1 Requirements and installation

1.1 Requirements

This pipeline is written using nextflow DSL2. You need to have Nextflow >= 23.04.4 available on your system. Please refer to corresponding Nextflow documentation Nextflow requires Java to be available. This pipeline has been tested using Java v 17.0.4

While nextflow will download/make software used in this pipeline available, you sill need to download some external databases and provide their path to use this pipeline.

1.2 Installation

1.3 Basic installation

To be able to run, [Nextflow](https://www.nextflow.io/) v > XX

must be installed.

We use containers to run each software. A container system (Docker, Singularity or Apptainer must be available our your system).

Notes:

We use Apptainer on our HPC, which is then what the pipeline has been tested with.

Running the pipeline with Conda is currently not available

1.3.1 Obtain necessary external databases

This pipeline make use of several external databases, you will have to modify the path of those in the nextflow.configfile, so it corresponds to your system (OR you can provide those in the running command, but that is certainly more combersome).

We unfortunately cannot provide image nor create those databases as ready to use for the pipeline, as they would require too much space or need to be adapted to the organism you are working with.

Moreover, internet access might not be accessible at run time on HPC clusters, so downloading those databases is the only option.

1.3.1.1 Blastn database (FILTER_CONTIGS track / option in COMPASS track)

A local blastn database must have been pre-downloaded before using this track (no internet query during compute). For more information, please see NCBI here for download. Please provide the path of blast database to the parameter blastDB in nextflow.config.

1.3.1.2 NCBI taxonomic rank file (FILTER_CONTIGS track / option in COMPASS track)

The taxonomic rank file rankedlineage.dmp from NCBI new taxonomy is used to link the taxon_id (number) to the scientific name.

This file must be downloaded and its path must be provided as parameter ranked_taxo_file in nextflow.config at installation.

1.3.1.3 KRAKEN2 (COMPASS track)

If you are working with organism that is not (or very poorly) represented in the database, you will get taxonomic classification that is attributed to other taxonomic groups.

If you decide to download an already made database, please ensure that the organism you are interested in is included in the database. Note that Kraken mini database is likely to be too restrictive and this will lead to spurious results.

For better classification results, we recomend you build your own database, ensuring that the organism of interst is included in the database.

Please have a look at Kraken2 documentation for database creating.

Please provide the path of kraken2 database to the parameter krakenDB in nextflow.config.
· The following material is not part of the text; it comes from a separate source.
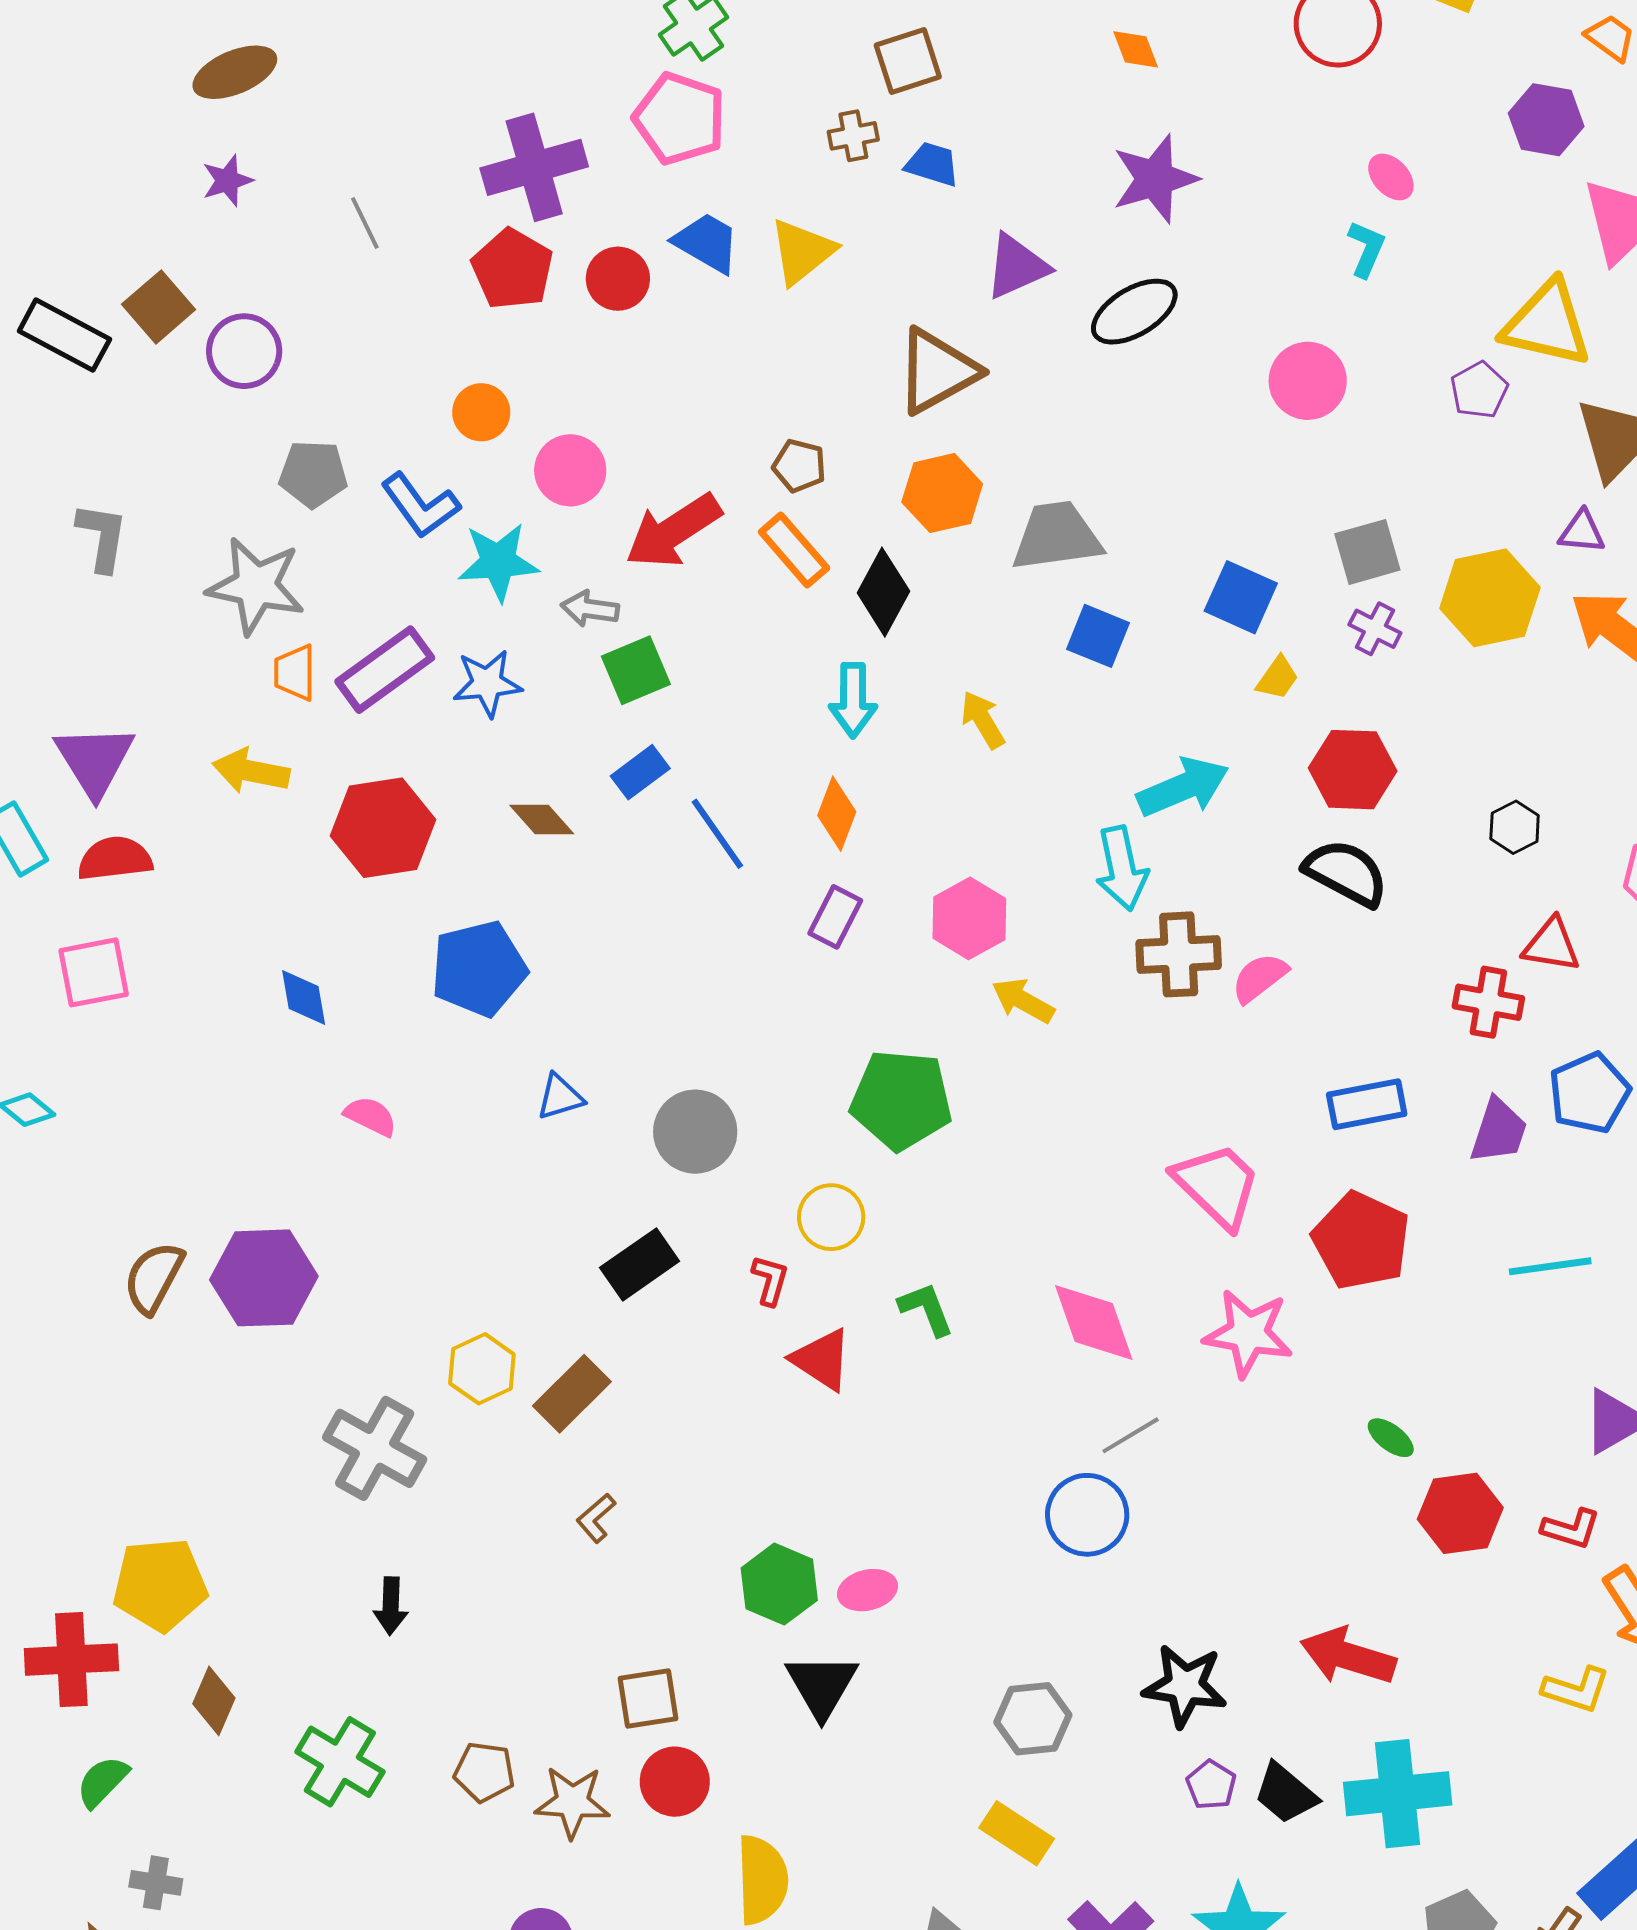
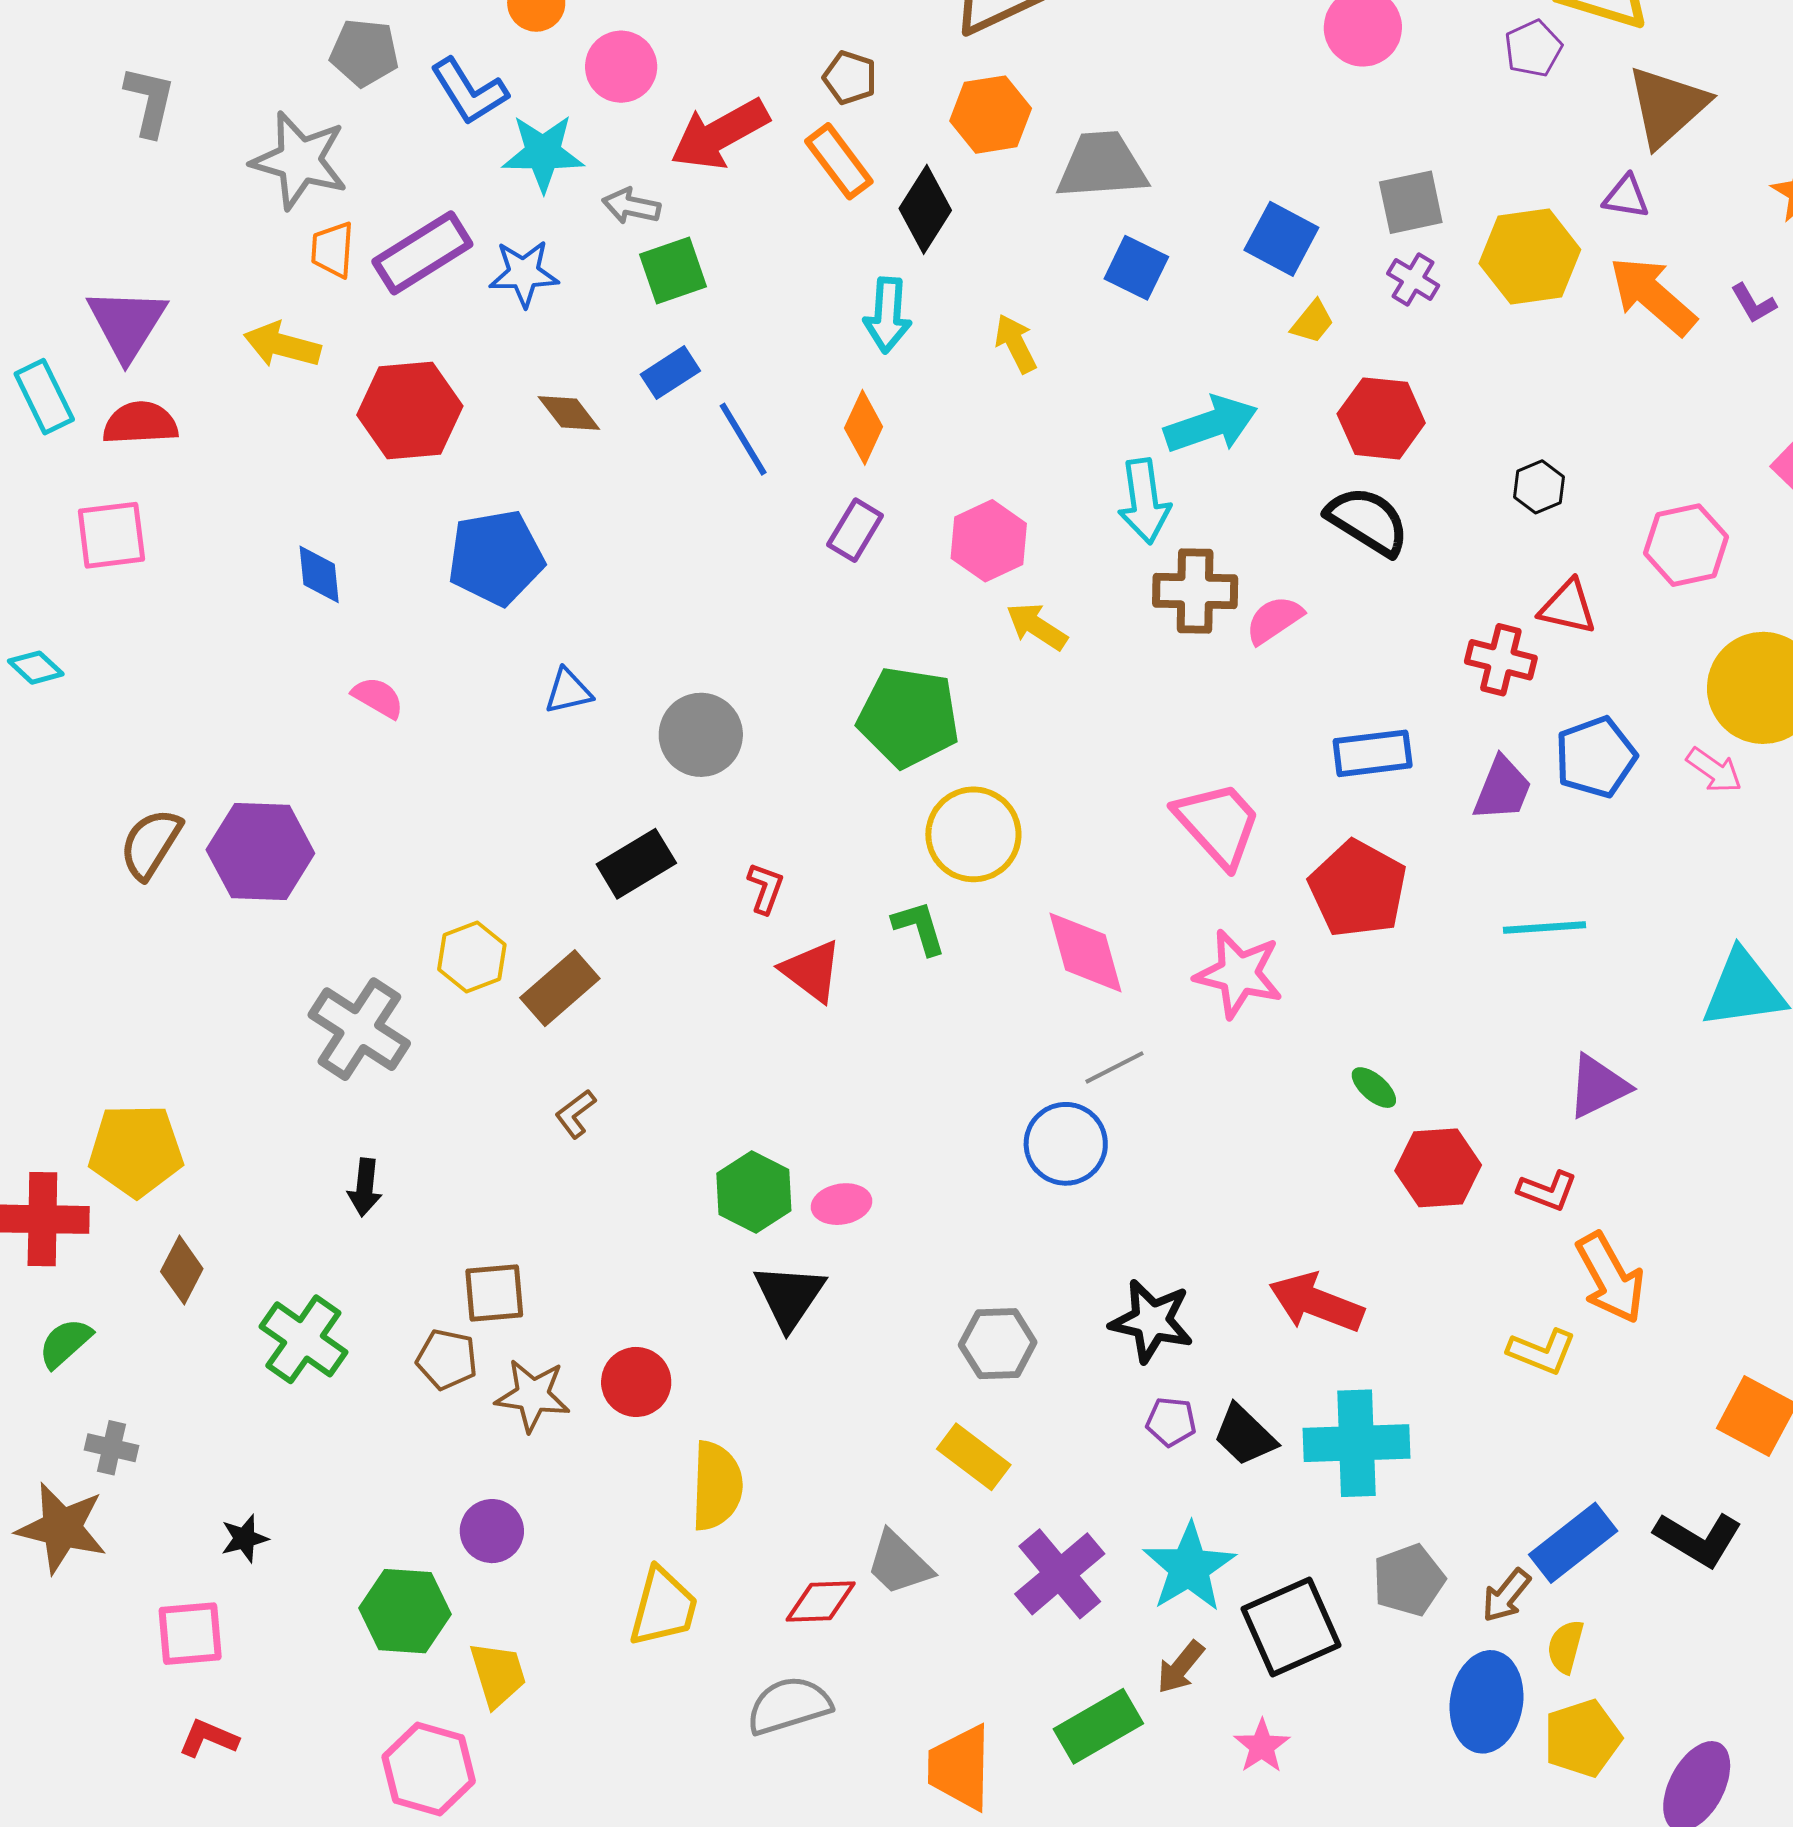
yellow circle: (831, 1217) -> (973, 834), moved, size x1.4
brown square: (648, 1698) -> (494, 1293), moved
purple pentagon: (1211, 1785) -> (1171, 1422), turned -30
1.3.1.4 Busco (COMPASS track)

Please refer to BUSCO documentation for downloading the lineage markers sets that you will want to work with, and provide the path of the busco_downloads directory (that is created at download by BUSCO) to the parameter busco_download_path in nextflow.config.

1.3.2 Configuration on your system

Clone the diplotopia repository. Create a configuration file to run on your system, using a template in ./config

1.3.3 Configuration of your bashrc for nextflow

As per today, this pipeline will only run with containers. You will need some configuration of paths nextflow will use to cache and store those containers, according to your system. This is related to nextflow usage, and not to diplotopia specifically.

Please have a look at nextflow documentation to configure containers.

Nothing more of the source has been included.